Recall the sixties; our institutions in Lahore – Government College; Forman Christian College; Punjab University and University of Engineering and Technology – attracted many foreign students who joined to graduate or do their Master’s. Why not now? Now, instead, our students especially from the upper layer of society head abroad for their higher education. In upscale localities, many representatives of foreign universities operate offices, with large posters displayed on walls, inviting students to join their institutions.

Consider how some foreign universities attract thousands of international students and rake in huge profits by what they call ‘exporting education’. As reported, imparting education to international students is the third largest export in Australia. After the export of iron ore (AU$62.8 billion) and coal (AU$54.3 billion), the education sector earned AU$32 billion for the Australian government last year. Universities Australia's deputy chief executive boasted how 548, 000 international students pumped AU$32 billion in a year into the Australian economy, “generating jobs, supporting wages, and lifting the living standards of Australians”.

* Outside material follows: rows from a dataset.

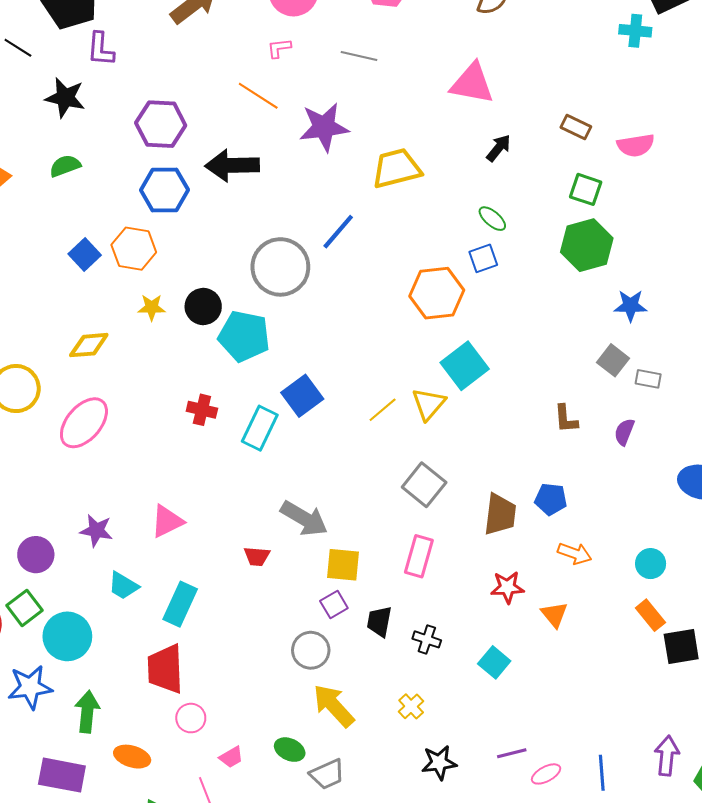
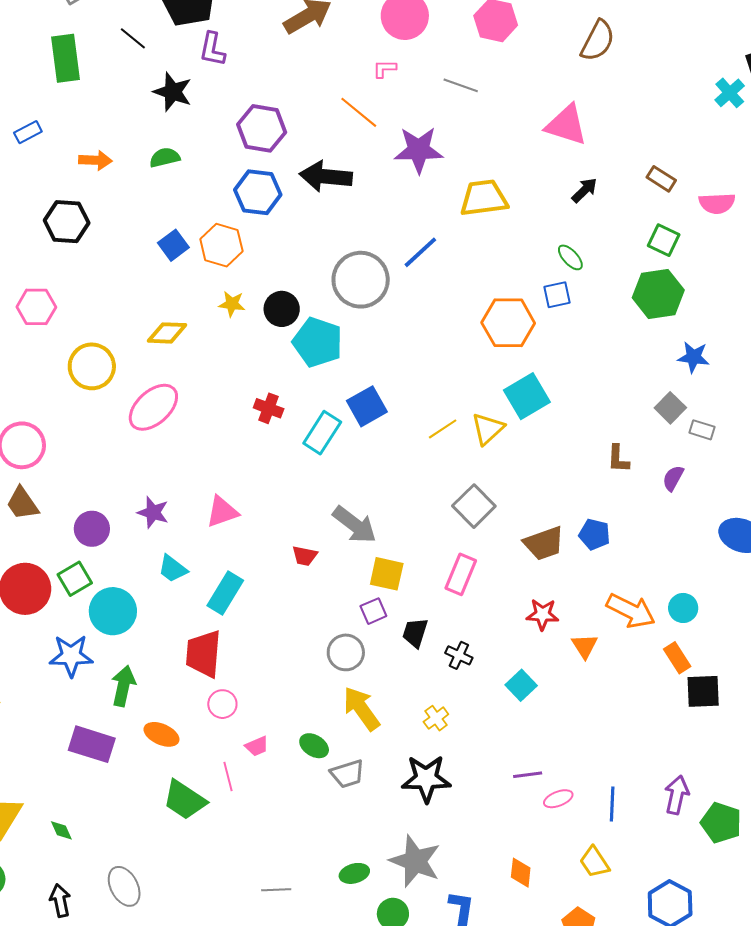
cyan cross: (635, 31) -> (730, 93), turned 36
brown trapezoid: (500, 514) -> (544, 543), turned 57
orange arrow: (575, 553) -> (631, 611), moved, size x1.5
black star: (439, 763) -> (426, 779), moved, size x1.4

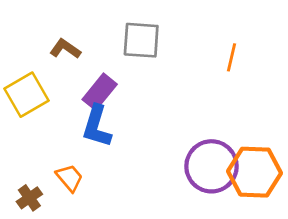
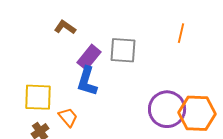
gray square: (141, 40) -> (123, 50), moved
yellow square: (26, 95) -> (38, 97), moved, turned 32

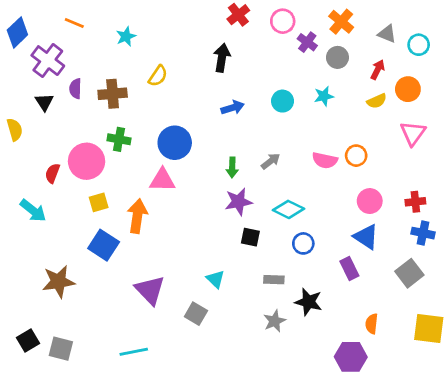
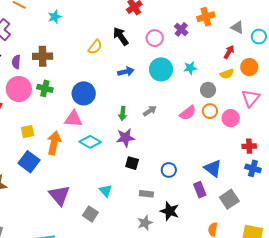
pink circle: (283, 21) -> (155, 38), moved
orange cross: (341, 22) -> (206, 17), turned 30
gray circle: (337, 57) -> (208, 90), moved
black arrow: (222, 58) -> (121, 36), turned -48
yellow semicircle: (158, 76) -> (95, 47), moved
purple semicircle: (75, 89) -> (16, 62), moved
cyan circle: (283, 101) -> (161, 69), size x1.5
pink semicircle: (325, 160) -> (188, 113), turned -54
pink circle: (87, 161) -> (19, 89), moved
pink circle: (370, 201) -> (231, 118), moved
cyan diamond: (288, 209) -> (90, 142), moved
gray square: (409, 273) -> (229, 199), moved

Canadian universities are another destination for international students. These students paid about CAN$1.3 billion in fees to the University of Toronto last year. Foreign universities depend on the fees of overseas students and fervently campaign to recruit students from third-world countries. But international students rightly resent the colossal difference in fees charged to them compared with what the domestic students in the same institution pay. For instance, the University of Toronto’s tuition fee for an overseas student in arts and science programmes starts from CAN$41,920, compared with CAN$6,400 for a domestic student. In other words, one foreign student’s fee caters for the tuition fee of six Canadian students. A win-win arrangement this.

The debatable point is why our students need to join foreign universities. Why can’t we raise the level of education of our own universities so that our students don’t look towards foreign universities and so save precious foreign exchange? Many faculty members in our universities obtained degrees or did their PhDs from prestigious foreign universities. Why can’t we use their expertise to manage educational affairs of our universities exactly on the pattern of world class universities?

Former HEC chairman Dr Atta-Ur-Rahman recounts in his columns in these pages some high-end universities such as NUST, COMSATS and LUMS that provide quality education. But this article focuses on universities like PU and the like that admit the bulk of students who can only pay affordable fees. The education standard of these universities needs to be raised. What essentially ails them is lack of the right kind of education environment. Students don’t grow intellectually because of the bureaucratic attitude of professors, unlike in leading foreign universities where students and teachers often engage in informal discussions over a cup of coffee in the cafeteria. Similar intellectual environment can be maintained in our universities as well.

An impediment in creating an enlightened environment in public-sector universities is the politicisation of faculties. Connections at the right places matter more than the merit. Another hurdle in promoting an aura of learning is the retrogressive role of a religio-political party which maintains its student wings in many public-sector universities. The party may be negligible in parliament but its political cadres in our universities are a nuisance to reckon with.

However, sometimes cases of singular dedication to educate oneself come to the fore. My recent article ‘Language of opportunity’ in this paper invited four emails. Worth mentioning is one by a sixty-nine year old Pashtun lady, a grandmother from Peshawar. In flawless prose, she wrote that she passed her FA in 1967 and was married off. She has five daughters and a son – a special-needs child. Beside running a rehab clinic to facilitate special children, she did her MPhil in 2002 and is now aiming for her PhD. Some of her grandchildren are married and she is most anxious to become a great grandmother, she wrote.

Let’s salute her determination and wish her to be blessed with many great grandchildren. Indeed, a woman of substance!

The writer is a freelance columnist based in Lahore.